Publication year - 2013
Publication title -
journal of parenteral and enteral nutrition
Language(s) - English
Resource type - Journals
SCImago Journal Rank - 0.935
H-Index - 98
eISSN - 1941-2444
pISSN - 0148-6071
DOI - 10.1177/0148607112448400
Subject(s) - medicine , bloodstream infection , parenteral nutrition , catheter , complication , medical record , population , staphylococcus aureus , emergency medicine , intensive care medicine , surgery , bacteria , environmental health , biology , genetics
Background : Catheter‐related bloodstream infection (CRBSI) is the most serious long‐term infectious complication of long‐term home parenteral nutrition (PN). Ethanol is being used more commonly as a catheter locking solution in the home PN setting for prevention of CRBSI; however, no current literature reports the use of ethanol lock (ETL) in skilled nursing facility (SNF) patients. Methods : The authors evaluated the number of hospital readmissions for CRBSI and length of stay between SNF (not receiving ETL) and home patients (receiving or not receiving ETL) receiving PN or intravenous fluid therapy.
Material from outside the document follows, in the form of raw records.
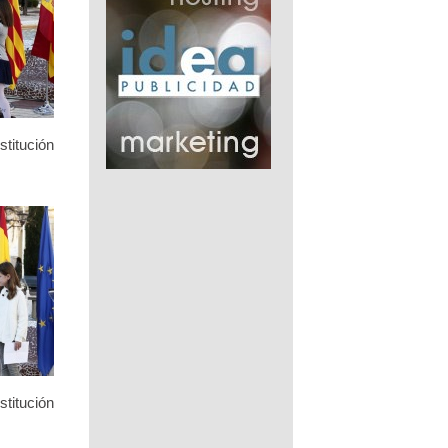
stitución
stitución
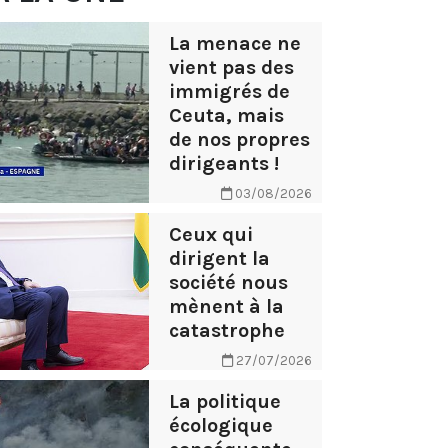
La menace ne
vient pas des
immigrés de
Ceuta, mais
de nos propres
dirigeants !
03/08/2026
Ceux qui
dirigent la
société nous
mènent à la
catastrophe
27/07/2026
La politique
écologique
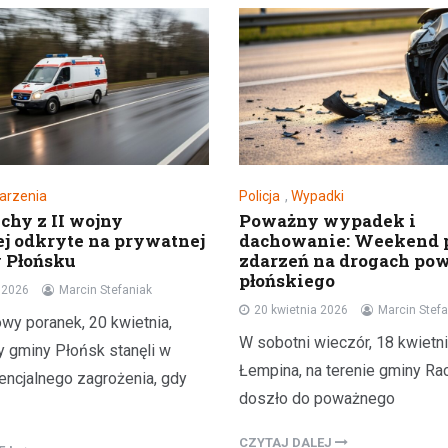
arzenia
Policja
,
Wypadki
hy z II wojny
Poważny wypadek i
j odkryte na prywatnej
dachowanie: Weekend 
w Płońsku
zdarzeń na drogach pow
płońskiego
a 2026
Marcin Stefaniak
20 kwietnia 2026
Marcin Stefa
wy poranek, 20 kwietnia,
W sobotni wieczór, 18 kwietni
 gminy Płońsk stanęli w
Łempina, na terenie gminy Rac
encjalnego zagrożenia, gdy
doszło do poważnego
CZYTAJ DALEJ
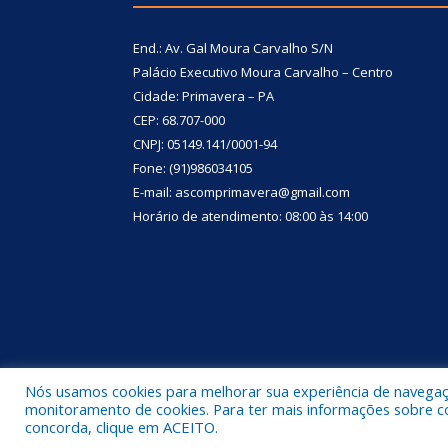
End.: Av. Gal Moura Carvalho S/N
Palácio Executivo Moura Carvalho – Centro
Cidade: Primavera – PA
CEP: 68.707-000
CNPJ: 05149.141/0001-94
Fone: (91)986034105
E-mail: ascomprimavera@gmail.com
Horário de atendimento: 08:00 às 14:00
Nós usamos cookies para melhorar sua experiência de navegação
Todos os direitos reservados a Prefeitura Municipa
monitoramento de cookies. Para ter mais informações sobre como
concorda, clique em ACEITO.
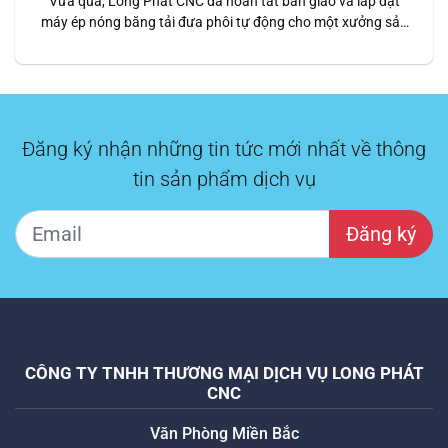
Vừa qua, Long Phát CNC đã hoàn tất bàn giao và lắp đặt
máy ép nóng băng tải đưa phôi tự động cho một xưởng sản
xuất nội thất lớn. Đây là dòng máy hiện đại, được trang bị hệ
thống băng tải tự động, giúp tối ưu hóa quy trình ép phôi gỗ,
đảm…
Đăng ký nhận những tin tức mới nhất về thông
tin sản phẩm dịch vụ
Đăng ký
CÔNG TY TNHH THƯƠNG MẠI DỊCH VỤ LONG PHÁT
CNC
Văn Phòng Miền Bắc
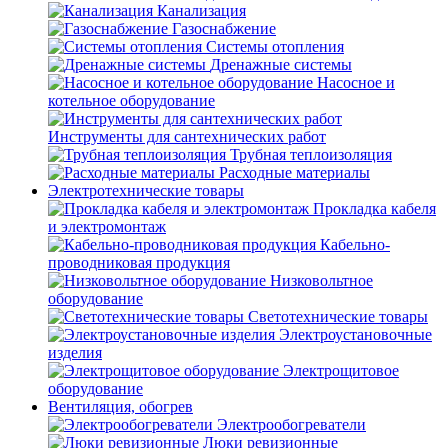
Канализация
Газоснабжение
Системы отопления
Дренажные системы
Насосное и
котельное оборудование
Инструменты для сантехнических работ
Трубная теплоизоляция
Расходные материалы
Электротехнические товары
Прокладка кабеля
и электромонтаж
Кабельно-
проводниковая продукция
Низковольтное
оборудование
Светотехнические товары
Электроустановочные
изделия
Электрощитовое
оборудование
Вентиляция, обогрев
Электрообогреватели
Люки ревизионные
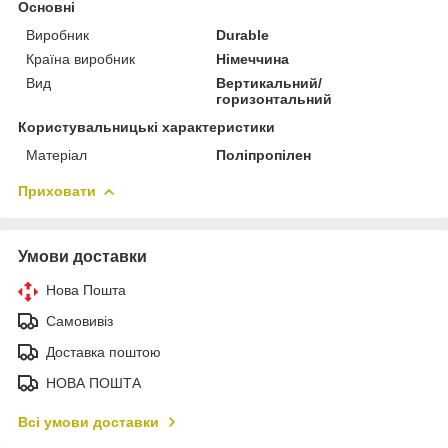
Основні
Виробник
Durable
Країна виробник
Німеччина
Вид
Вертикальний/
горизонтальний
Користувальницькі характеристики
Матеріал
Поліпропілен
Приховати
Умови доставки
Нова Пошта
Самовивіз
Доставка поштою
НОВА ПОШТА
Всі умови доставки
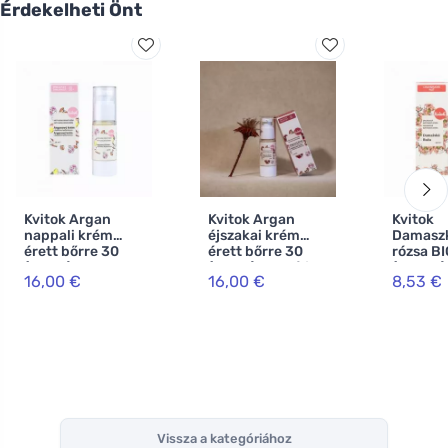
Érdekelheti Önt
Kvitok Argan
Kvitok Argan
Kvitok
nappali krém
éjszakai krém
Damaszk
érett bőrre 30
érett bőrre 30
rózsa BI
(30 ml) -
(30 ml) - lassítja a
(100 ml)
16,00 €
16,00 €
8,53 €
hialuronsavval
bőr öregedését
univerzá
felhasz
Vissza a kategóriához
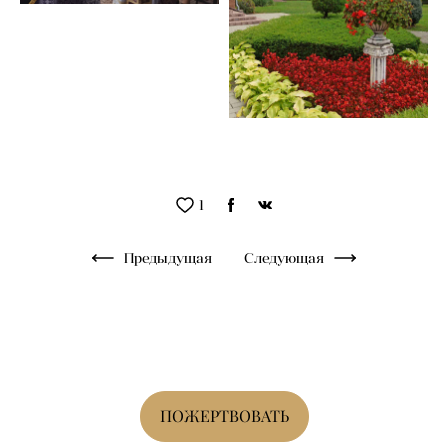
1
Предыдущая
Следующая
ПОЖЕРТВОВАТЬ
Results : SNF patients had a significantly longer length of stay (LOS) for CRBSI hospital admissions compared with patients receiving PN at home with or without ETL ( P < .001; 16 vs 8 vs 8 days). There was no LOS difference for CRBSI between home patients with or without ETL. Home PN patients not receiving ETL were more likely to have a CRBSI from Staphylococcus sp (48% vs 27%; P = .015), whereas SNF PN patients not receiving ETL were more likely to have a CRBSI from Enterococcus sp (16% vs 3%; P = .004). Conclusion : Despite different causative organisms and medical acuity likely affecting the differences observed in LOS, the SNF population is another setting ETL can be used to prevent CRBSI.